Dear Editor – In the evening of Tuesday 10th of August 2010 One News TV broadcasted an unresearched piece of story that the Independent Democratic Party (IDP) is formed after the general elections in August 2010.
Someone also said in an interview over the SIBC that the IDP is a new party. In Solomon Islands, One News is very new to local politicking and so is the person who stated the same.
The above misinformation obviously needs to be corrected and therefore the IDP Secretariat is obliged to respond to having the local and international media organisations peruse the following brief history of the IDP:
IDP BRIEF HISTORY:
The Independent Democratic Party (IDP) founded its root in the grouping of previous Parliamentarians who were not members of any of the few political parties that contested the national election since 1972.
These non-party MPs were recognised as a Group of Independent Members of Parliament.
In 1997 the group was allocated a Constitutional Office by the late Ulufa'alu-led government.
Before he was knighted by the head of the Commonwealth, Hon. Thomas Ko Chan, MP for West Guadalcanal Constituency at that time, was appointed Leader of the Independent Group in Parliament.
This group contested in the 2001 general election as the Association of Independent Members of Parliament (AIMP).
In 2004 AIMP underwent another name change when it was registered with its own constitution and policies as the Independent Democratic Party (IDP).

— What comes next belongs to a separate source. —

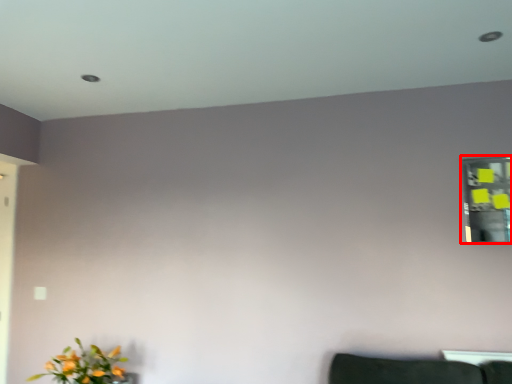 Question: Observing the image, what is the correct spatial positioning of mirror (annotated by the red box) in reference to flower?

Choices:
 (A) right
 (B) left

Answer: (A) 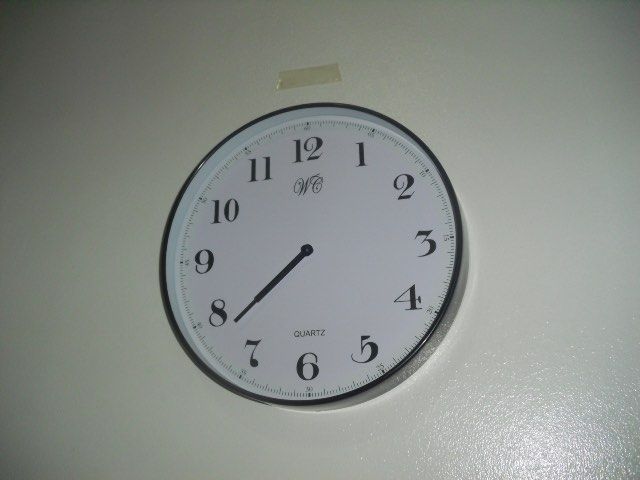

Some of its founding MPs were, Sir Tomy Chan, Snyder Rini, the late Edward Huniehu, William Haomae, Allan Paul, David Sitai, the late David Vouza, and a multitude of Party supporters.
IDP has helped to form government three times: 2001, 2006, and in 2008. In 2001, it coalesced with the People’s Alliance Party (PAP).
This was immediately after the civil unrest.
Times were difficult. But under Kemakeza’s leadership, the government managed to complete a full term under the auspices of the Independent Democratic Party (IDP).
Then, in 2006, Hon. Snyder Rini won the election for the Prime Ministership. But there was collusion by certain groups in society to whip up opposition against the Rini-Kemakeza coalition.
Based on unfounded rumours and political machination, groups such as the “people power,” “winds of change,” and “Solomon Island Transparency” with assistance from certain national politicians roused popular angst.
As a result, crowds ran amok and Honiara was burned down. This is popularly known as the April 18 burning of Honiara.
Under pressure, and taking precaution not to exacerbate further trouble, Hon. Rini resigned. Manasseh Sogavare – a populist and controversial MP was elected PM.
However, his tenure was short lived. In late 2007, a vote of no-confidence organised by the Fono-led opposition with the assistance of certain MPs who had defected from the then Sogavare government managed to oust Sogavare from power.
The Sikua government then took over leadership in November 2007. This Sikua administration stayed on until the end of the parliamentary term (April 2010).
During the political hard times when the ethnic tension on Guadalcanal was at its peak, a coup took place in 2000 which instated Mr Sogavare as prime minister and in 2001 a national general election took place and the Kemakeza led Government for Peace, Reconciliation and Unity was installed.
During these years the IDP had played a major role in the restoration of peace to Solomon Islands by bring RAMSI into the country.
The IDP was also an active participant in the talks resulted in the convening of the Townsville Peace Agreement.
In the formation of the previous three governments since 2001, a majority of the MPs were members of the IDP.
With this brief history, the IDP is not new and it has its own way of scoring points when contesting in national general elections.